Former CNN news anchor Campbell Brown made waves when she wrote this in the New York Times, of all places:

When I listen to President Obama speak to and about women, he sometimes sounds too paternalistic for my taste. In numerous appearances over the years — most recently at the Barnard graduation — he has made reference to how women are smarter than men. It’s all so tired, the kind of fake praise showered upon those one views as easy to impress. As I listen, I am always bracing for the old go-to cliché: “Behind every great man is a great woman.”

Campbell is also understandably irked by “the fictional character of Julia, presented in Mr. Obama’s Web ad, ‘The Life of Julia,’ a silly and embarrassing caricature based on the assumption that women look to government at every meaningful phase of their lives for help.”

Well, it’s a problem if many of the female voters whom Obama is targeting agree with Campbell that his “tone that can come across as grating and even condescending.” It is actually a bigger problem than just women voters.

Obama’s campaign risks come off as condescending to the entire country. Because he cannot run on his record, he must target this and that segment of the electorate, alternately flattering and scaring them. He tells students not to worry about debt — taxpayers will take care of their loans. He tells seniors not to worry about Medicare — he won’t let those meanie Republicans push grandma over the cliff. He tells Hispanics not to worry (even though he never delivered on immigration reform) — because he’s in favor of immigration reform, unlike those terrible Republicans.

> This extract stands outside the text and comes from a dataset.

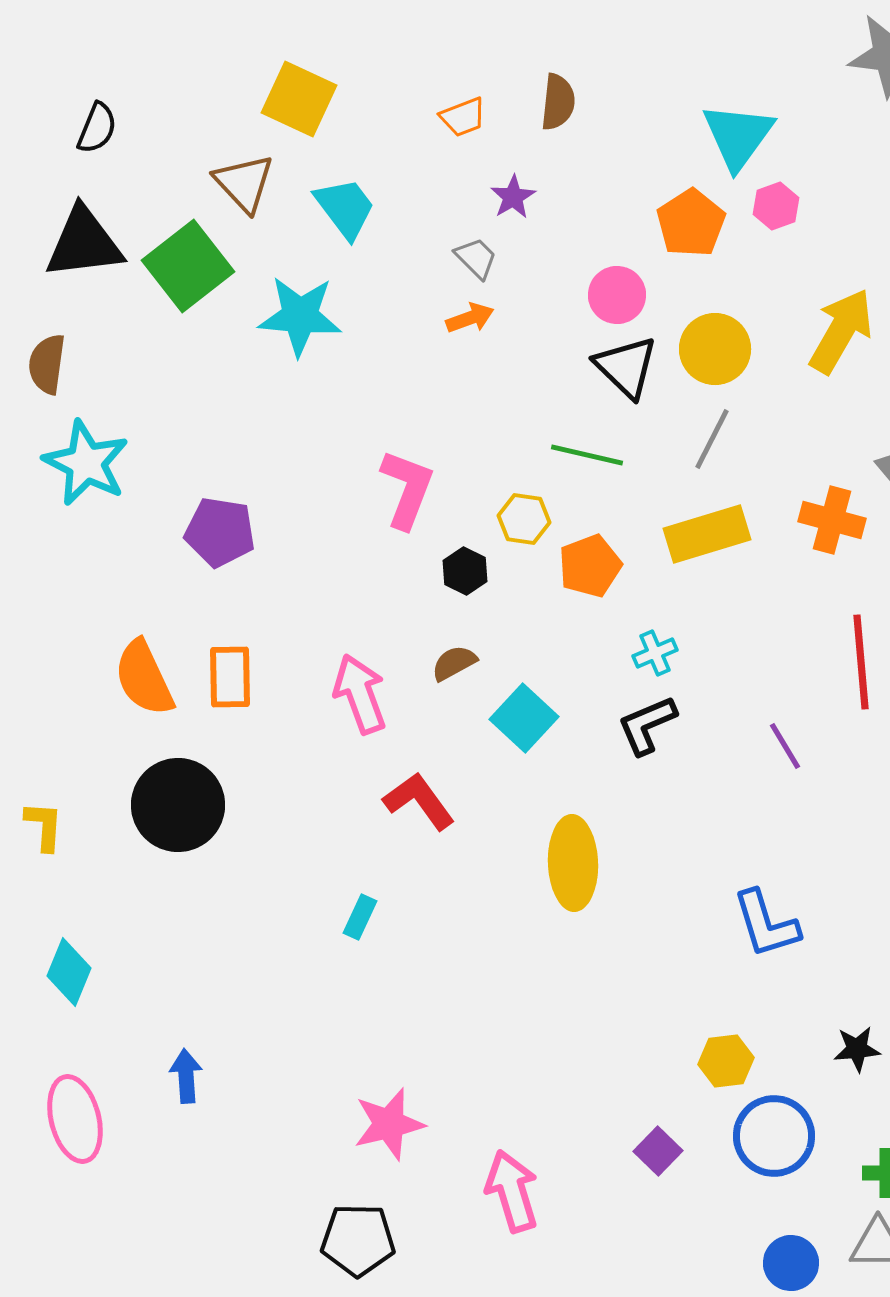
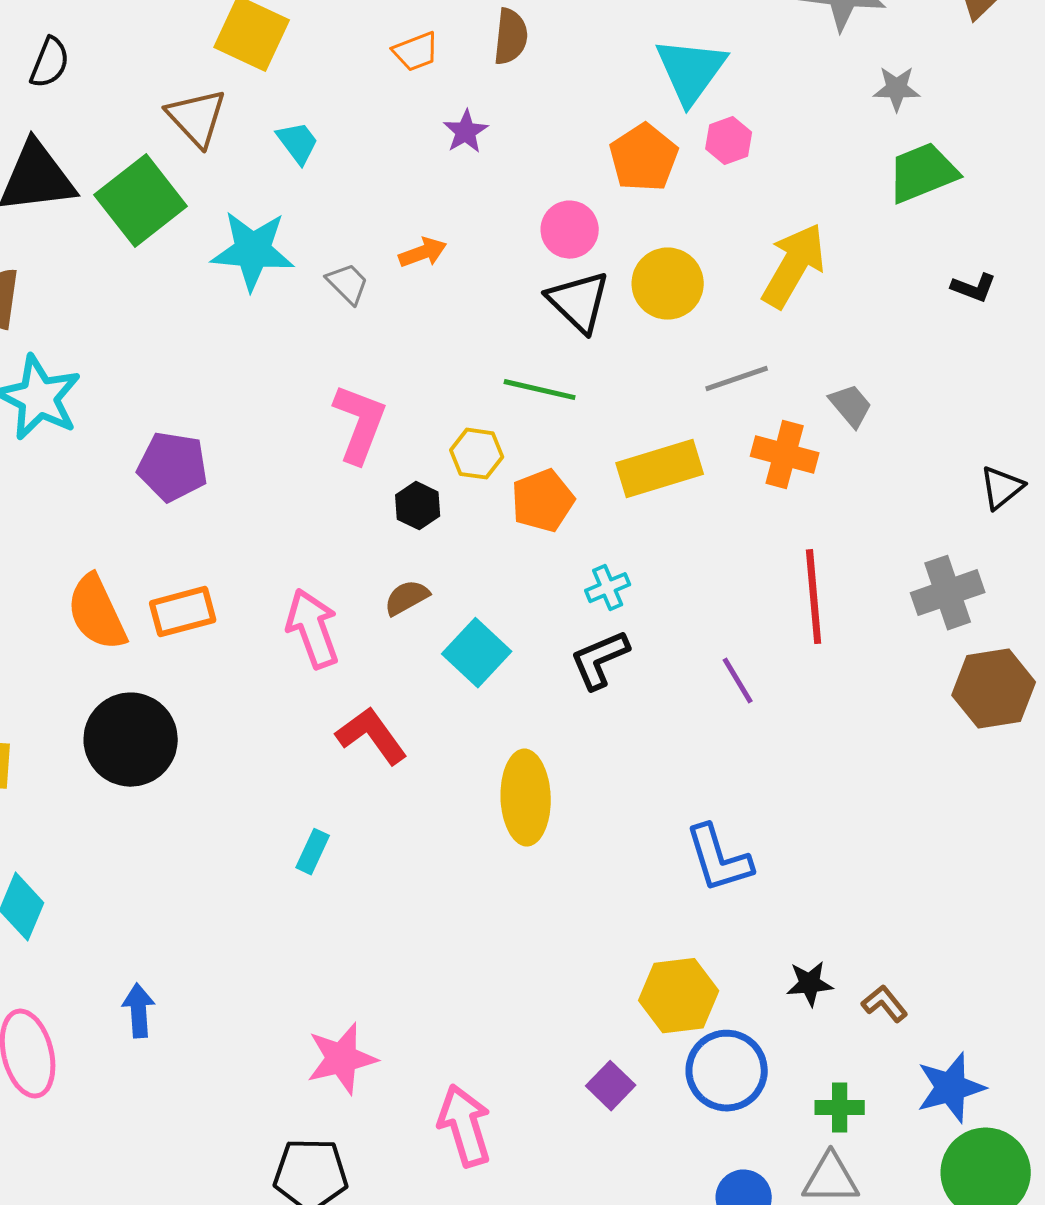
cyan trapezoid: (345, 208) -> (298, 143), size x0.7
gray trapezoid: (476, 258) -> (348, 284), moved
gray line: (712, 439) -> (737, 379), moved, turned 44
orange rectangle: (230, 677) -> (183, 612), turned 76
yellow hexagon: (726, 1061) -> (679, 996), size x1.4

In each case he treats the segment of the electorate he is addressing like children. He tells them what they want to hear, does not address the central problem (the economy’s performance) and paints cartoon pictures of Republicans. He imagines they are not bright and are easily frightened. He tells them a fairy tale — we can make no systemic changes in our spending, tax the “rich” some more and keep going. His entire campaign is based on the idea that voters are dim, selfish and envious.

Obama is not unique in this regard. The essence of modern liberalism is paternalism, namely that government is needed to run your lives, provide for you, take away all those confusing choices and divvy up a fixed pie into slices that it, in its benevolence, apportions to each group in society.

Of course, Julia is insulting. Of course, Obama is pandering to women voters. That is the essence of what statist liberals do. Campbell Brown deserves credit for opening some eyes in Manhattan to the nature of their Democratic Party. If you want, as she quotes Abraham Lincoln, “an open field and a fair chance,” you better look to the party of Lincoln. You’ll not find that sensibility in the party of Obama.